School districts, teachers unions, student groups and parents lined up at the Ohio House to testify against two bills that would stop schools from teaching what sponsors called “divisive concepts” in the classroom.
The House State and Local Government Committee heard more than three hours of testimony Wednesday during the third hearing for both House Bill 322 and House Bill 327. Each prohibits teaching concepts that are part of the nationwide critical race theory movement critics say purports the U.S. is a fundamentally racist country.
The theory is centered around the idea that race is a social construct used to oppress people of color. It was developed by legal scholars in the late 1970s and 1980s and concludes racism in America is systemic. Critical race theory gained new notoriety in response to the 1619 Project, a New York Times multimedia piece that connects slavery to capitalism.
Bill opponents called the legislation censorship and dangerous.
“Schools should be a place of opportunity; places where students can learn how to think critically, value each other’s experiences and understand our past and present realities,” Rep. Brigid Kelly, D-Cincinnati, said. “These bills move Ohio in the wrong direction – backwards.”
Proponents have testified promoting the theory in public schools is a form a bullying and tears down strides that have been made as part of the civil rights movement.
“Let me leave no doubt: the push to teach such divisive concepts as those outlined in the legislation does not fix the problem but instead creates an environment where learning and the pursuit of truth is forfeit,” Barry Sheets, legislative consultant for the Center for Christian Virtue, testified earlier this year.
Rep.

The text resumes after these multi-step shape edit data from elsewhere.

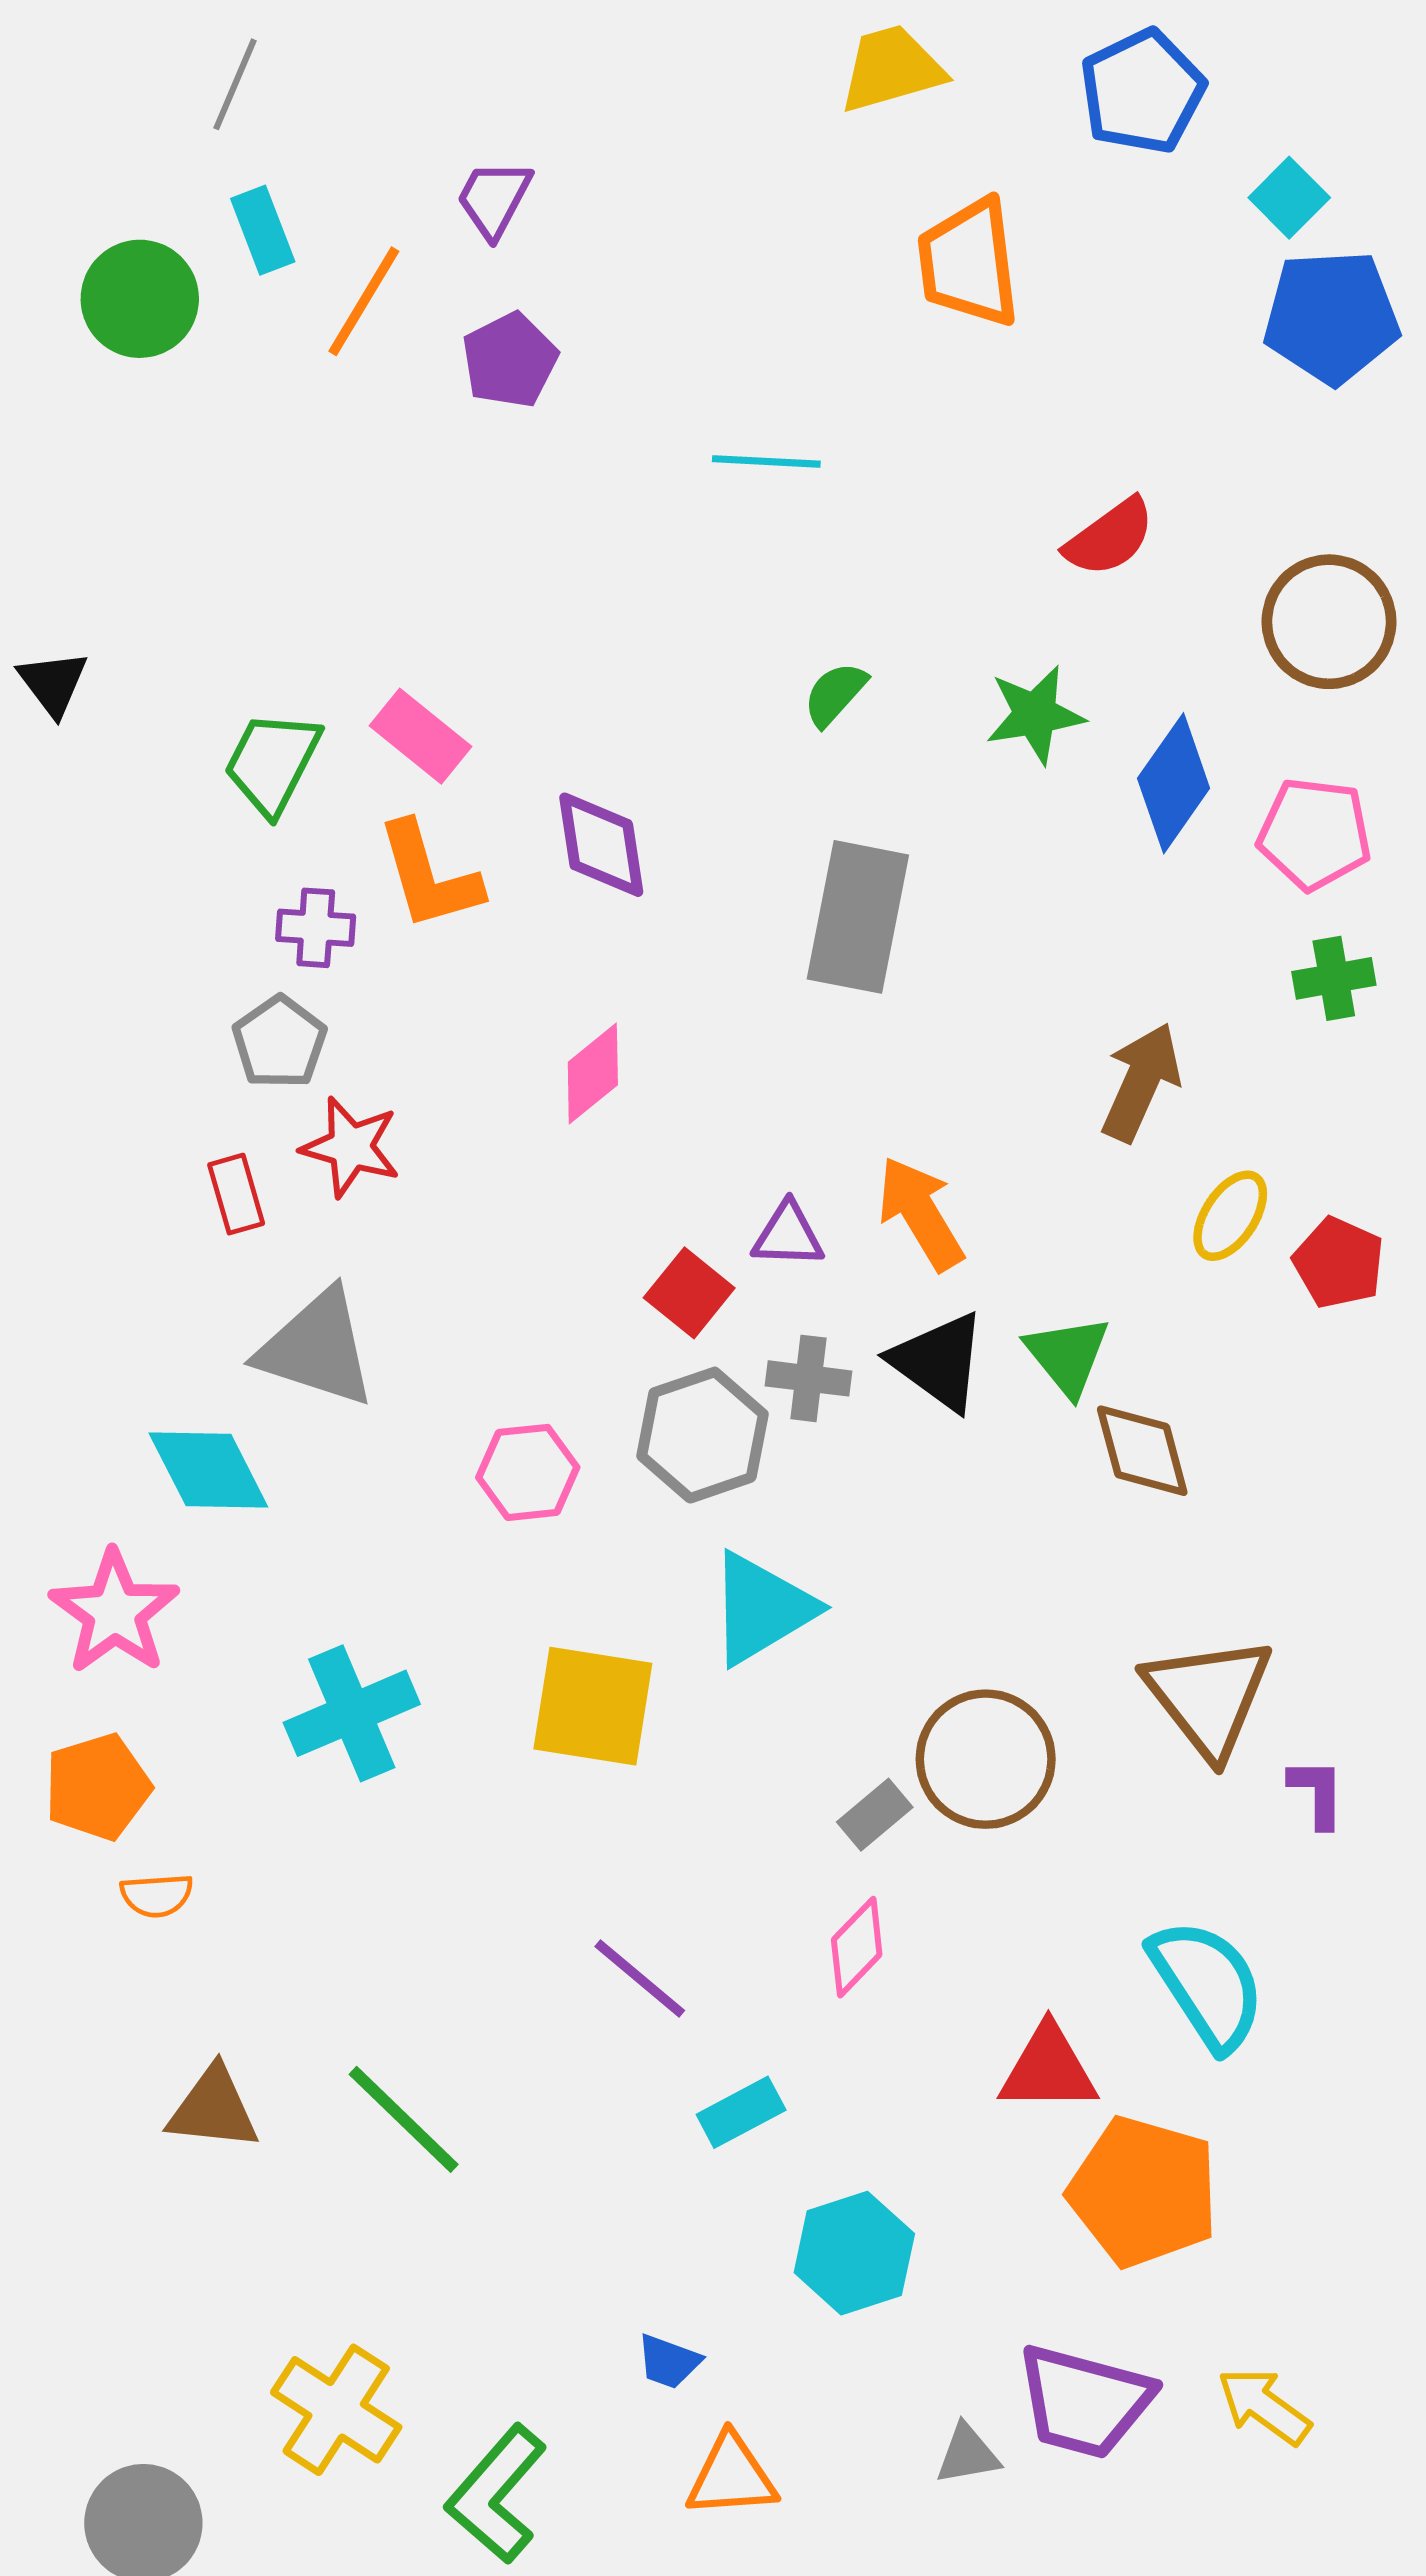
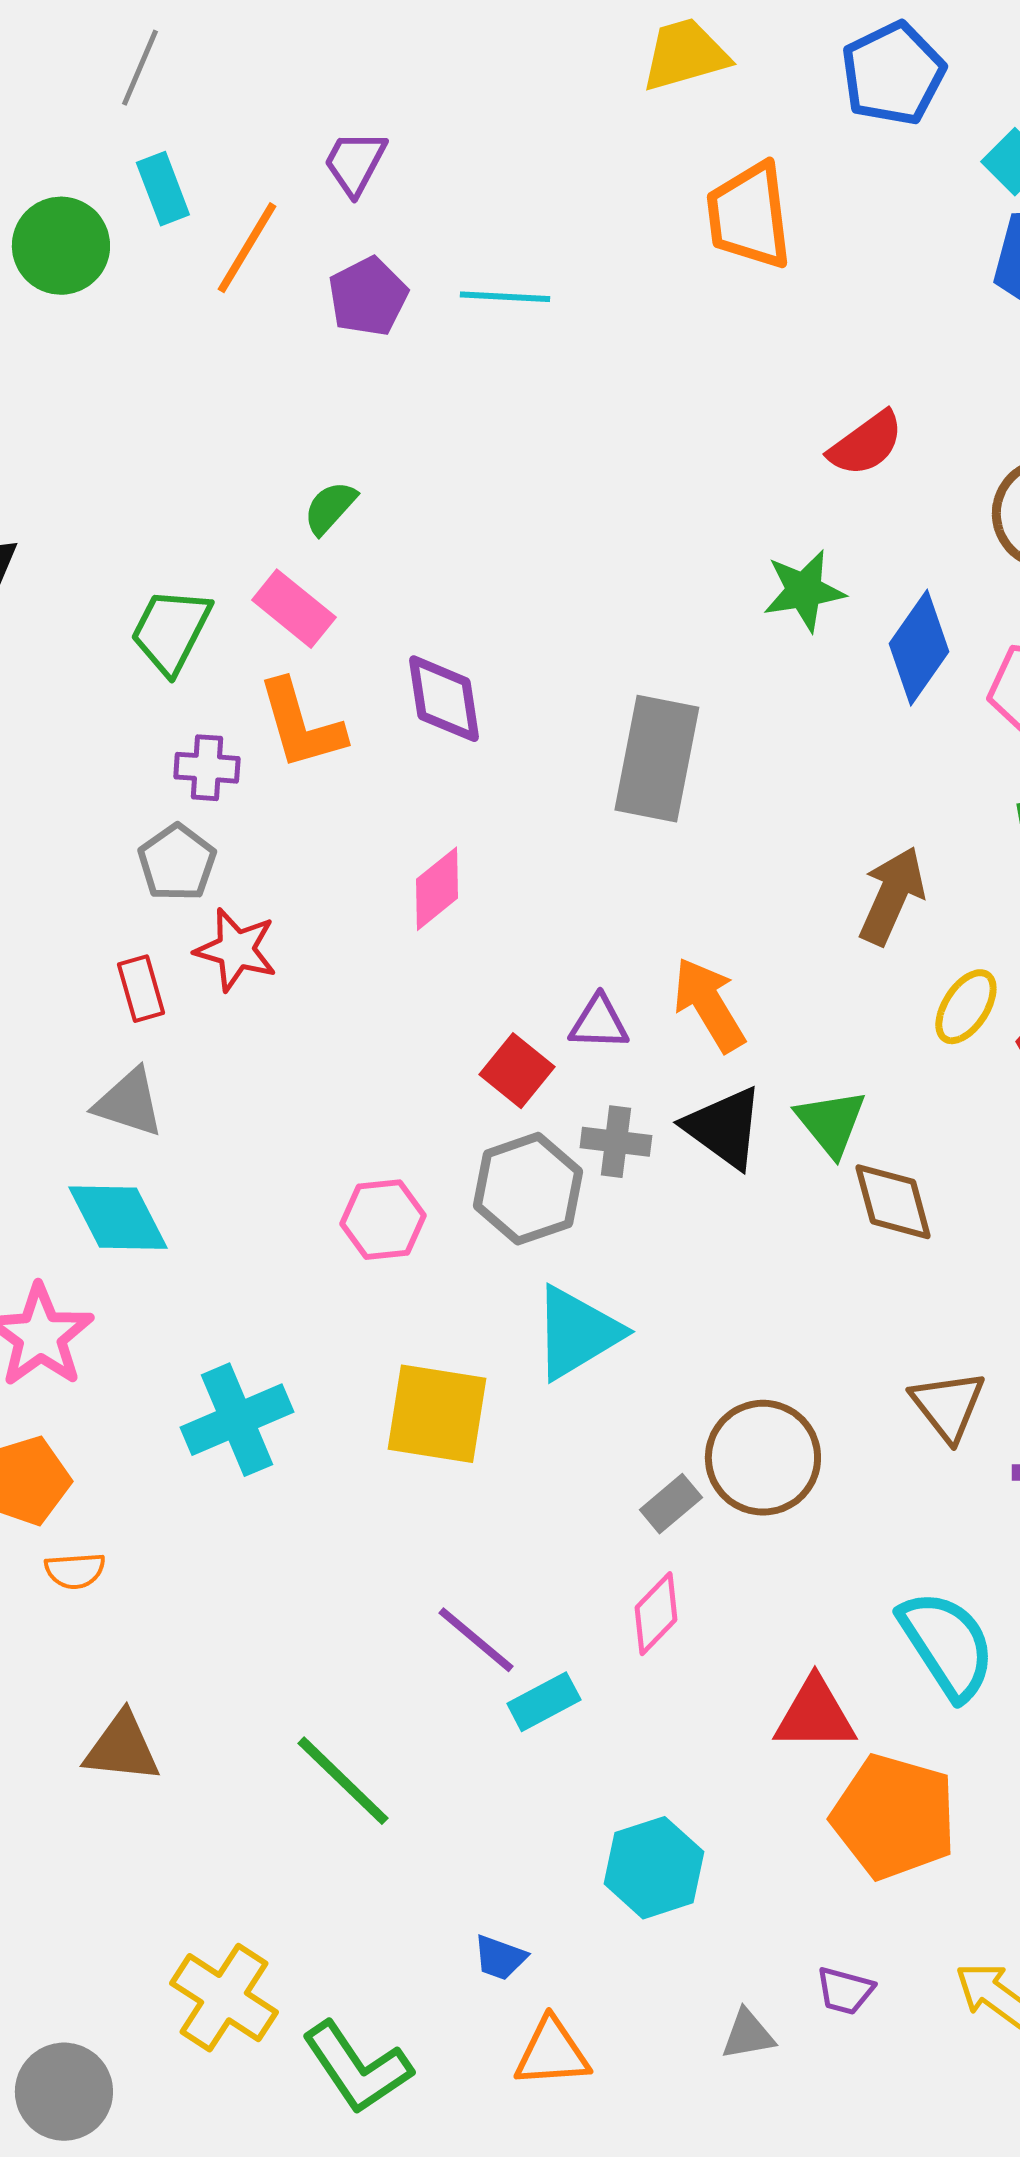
cyan line: (766, 461) -> (505, 297), moved
green semicircle: (835, 694) -> (330, 508), moved
gray triangle: (317, 1348) -> (129, 1103), moved, size x0.7
brown triangle: (1209, 1696) -> (948, 1406), size x0.7
cyan rectangle: (741, 2112) -> (544, 1702), moved
green line: (404, 2119) -> (343, 1781), moved
purple trapezoid: (1084, 2401) -> (845, 1991), size x0.5
green L-shape: (496, 2494) -> (357, 2068), turned -75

Don Jones, R-Freeport, introduced HB 322, which would prohibit critical race theory and action civics in Ohio’s K-12 curriculum. It would stop any state agency, school district or school from teaching or training anyone to adopt or believe concepts surrounding critical race theory.

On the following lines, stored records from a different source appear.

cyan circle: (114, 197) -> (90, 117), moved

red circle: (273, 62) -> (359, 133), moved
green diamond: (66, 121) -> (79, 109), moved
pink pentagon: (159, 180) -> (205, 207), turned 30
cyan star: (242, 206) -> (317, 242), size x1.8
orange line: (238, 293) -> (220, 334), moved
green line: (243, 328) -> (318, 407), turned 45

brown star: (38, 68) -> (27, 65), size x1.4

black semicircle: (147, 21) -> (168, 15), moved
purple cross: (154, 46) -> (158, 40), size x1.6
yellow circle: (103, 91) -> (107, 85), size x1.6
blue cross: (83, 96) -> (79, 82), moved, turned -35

Specifically, Jones' bill addresses concepts such as:
• One race or sex being inherently superior to another;
• An individual, by virtue of the individual’s race or sex, is inherently racist, sexist or oppressive, whether consciously or unconsciously;
• An individual should be discriminated against or receive adverse treatment solely or partly because of the individual’s race;
• An individual’s moral standing or worth is necessarily determined by the individual’s race or sex;
• An individual, by virtue of the individual’s race or sex, bears responsibility for actions committed in the past by other members of the same race or sex;
• The advent of slavery in the territory that is now the U.S. constituted the true founding of the U.S.; and
• With respect to their relationship to American values, slavery and racism are anything other than deviations from, betrayals of or failures to live up to the authentic founding principles of the U.S., which include liberty and equality.
Rep. Diane Grendell, R-Chesterland, introduced HB 327 in mid-June, saying the legislation is to promote education, not indoctrination, by prohibiting school districts, schools, teachers and state and local entities from promoting divisive concepts.
The bill defines divisive concepts as training or requiring someone to believe that they are better or worse than another person based solely upon the external characteristics of “nationality, race, color, ethnicity, religion, or sex,” similarly described in the Civil Rights Act of 1964.